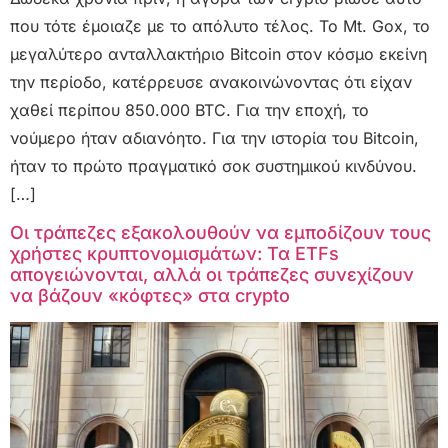
που τότε έμοιαζε με το απόλυτο τέλος. Το Mt. Gox, το
μεγαλύτερο ανταλλακτήριο Bitcoin στον κόσμο εκείνη
την περίοδο, κατέρρευσε ανακοινώνοντας ότι είχαν
χαθεί περίπου 850.000 BTC. Για την εποχή, το
νούμερο ήταν αδιανόητο. Για την ιστορία του Bitcoin,
ήταν το πρώτο πραγματικό σοκ συστημικού κινδύνου.
[…]
Οι τράπεζες εξακολουθούν να εμποδίζουν τους
χρήστες κρυπτονομισμάτων: Τα ETFs
απογειώνονται, αλλά οι τράπεζες συνεχίζουν
να βάζουν «κόφτες» στα crypto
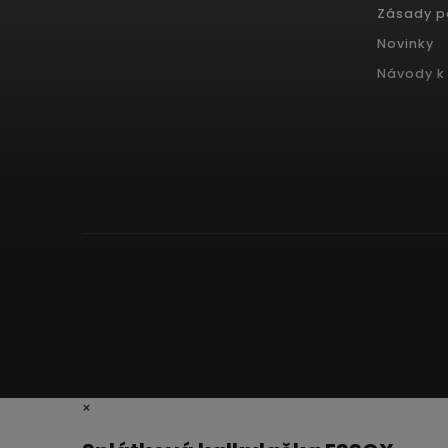
Zásady p
Novinky
Návody k 
×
== == ==
TASK => Could you state how many lines above include the word "τράπεζες"? Reply with that number alone.

WRITTEN SOLUTION => 2